Identity theft is getting truly nasty. In this case a woman who had apparently breaking into corporate accounts and stealing identities as well as dollars, was killed by three men who wanted her laptop and likely the cash stream the identity thefts were generating.
According to a couple of stories out of Long Beach, Calif., a woman, Ginie Samayoa, allegedly was using her laptop to access a number of unidentified corporate computer systems and stealing credit card numbers. Police say she apparently wasn't taking tons of cash, or at least not enough that anyone had caught on.
According to the Contra Costa Times: "Investigators know she tapped into corporate accounts with balances of $100,000. Using the numbers, she made purchases of about $2,000 so she did not draw any attention. The companies likely paid the bills, not realizing they were being ripped off, police said."

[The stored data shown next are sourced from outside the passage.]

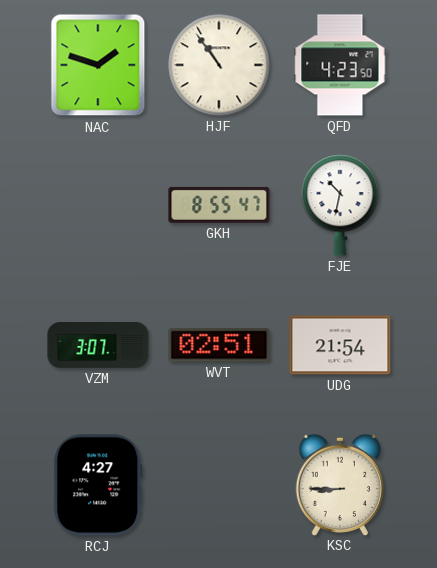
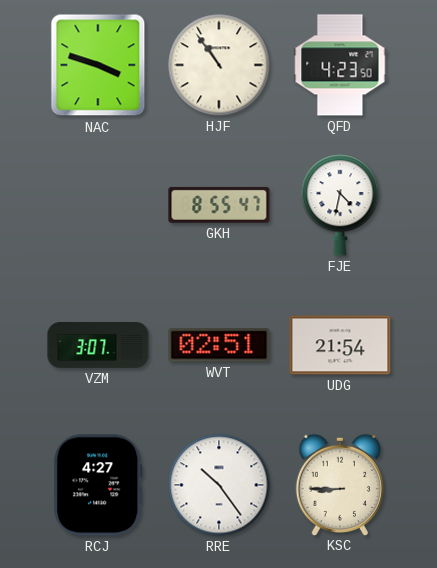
NAC: 1:48 -> 3:48
FJE: 10:32 -> 4:32
RRE: none -> 10:24
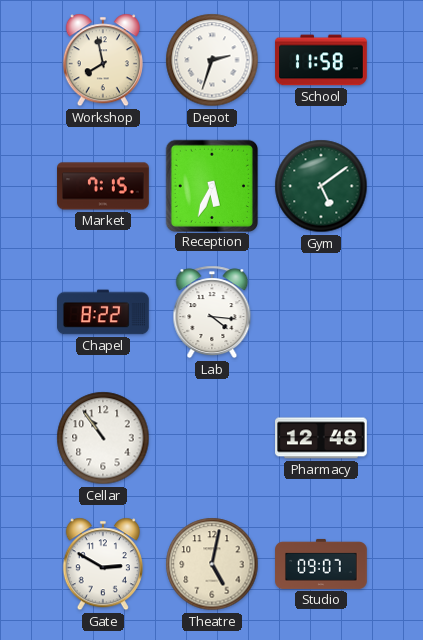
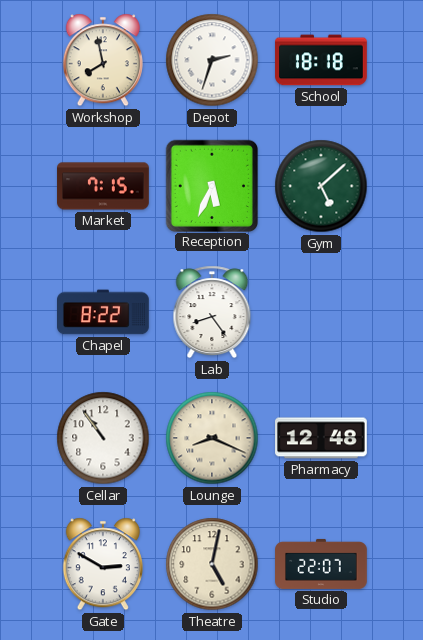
School: 11:58 -> 18:18
Gym: 5:09 -> 5:08
Lab: 4:16 -> 8:24
Lounge: none -> 8:19
Studio: 09:07 -> 22:07
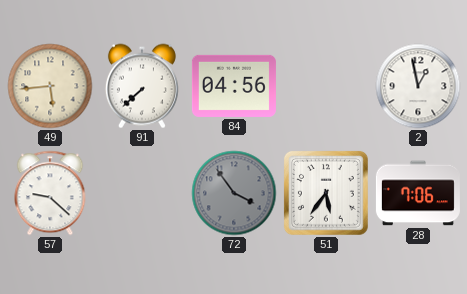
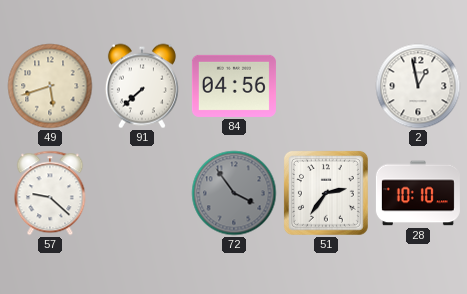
49: 5:44 -> 5:42
51: 5:36 -> 2:36
28: 7:06 -> 10:10
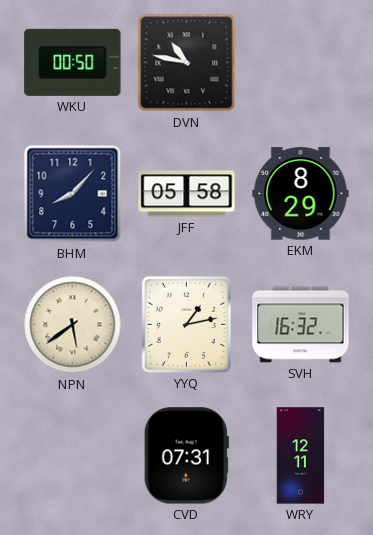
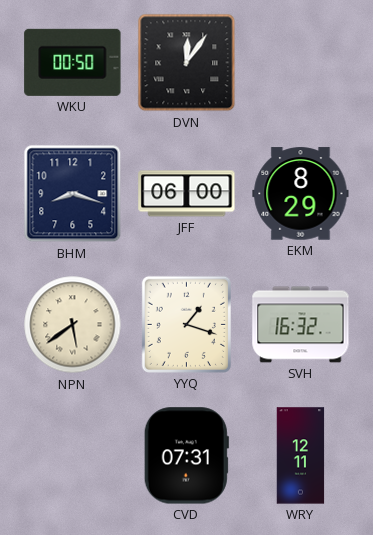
DVN: 10:47 -> 12:06
BHM: 8:07 -> 8:18
JFF: 05:58 -> 06:00
YYQ: 1:13 -> 1:18
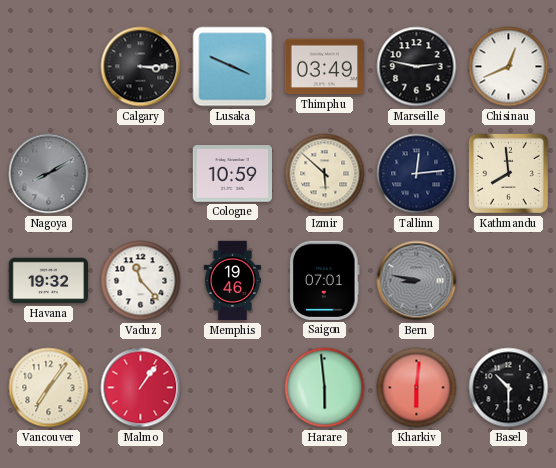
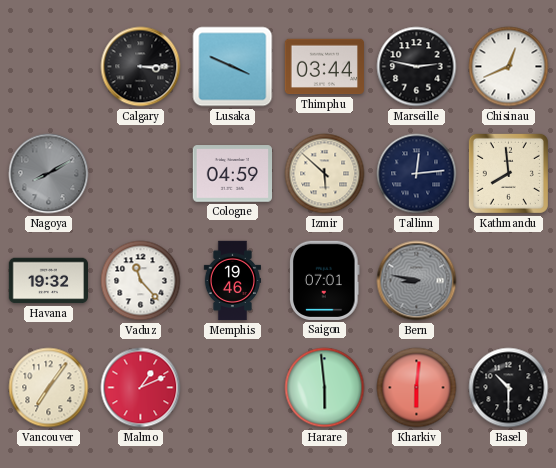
Thimphu: 03:49 -> 03:44
Cologne: 10:59 -> 04:59
Malmo: 1:06 -> 1:11
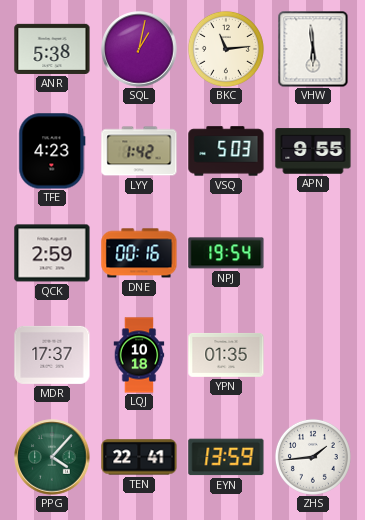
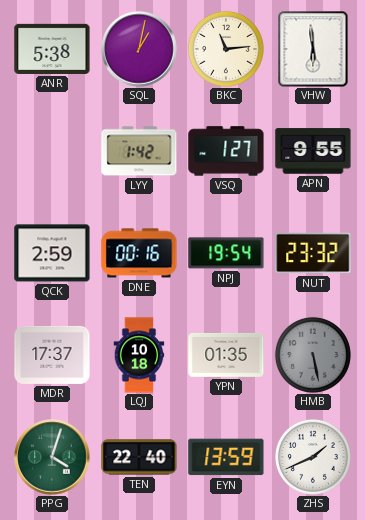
TFE: 4:23 -> none
VSQ: 5:03 -> 1:27
NUT: none -> 23:32
HMB: none -> 5:28
PPG: 4:07 -> 4:03
TEN: 22:41 -> 22:40
ZHS: 1:44 -> 1:41
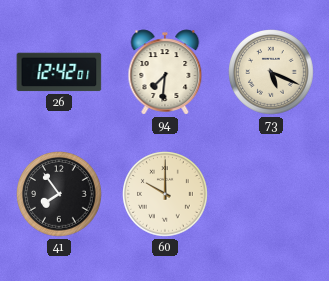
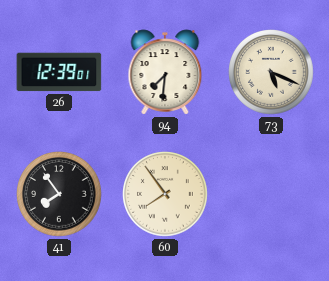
26: 12:42 -> 12:39
60: 10:00 -> 7:54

Exactly how she ended up with the three men charged with her murder is unclear but on Jan. 30 one of them shot her and took her laptop. She died the next day.
Police have since recovered her computer and arrested the men. According to the Contra Costa story, computer experts at a Los Angeles Police Department laboratory checked Samayoa's files and to see what the men were after, and what she was up to.
"She's been doing it for a while. A couple of years," police said. "These guys wanted that computer."
California was in the Federal Trade Commission's Top 10 worst states for identity theft this year. In fact that report found for the ninth year in a row identity theft - particularly in Arizona and California -- was the number one consumer complaint filed with the FTC in 2008.
Let's hope they don't have to start counting murders attributable to id theft any time soon.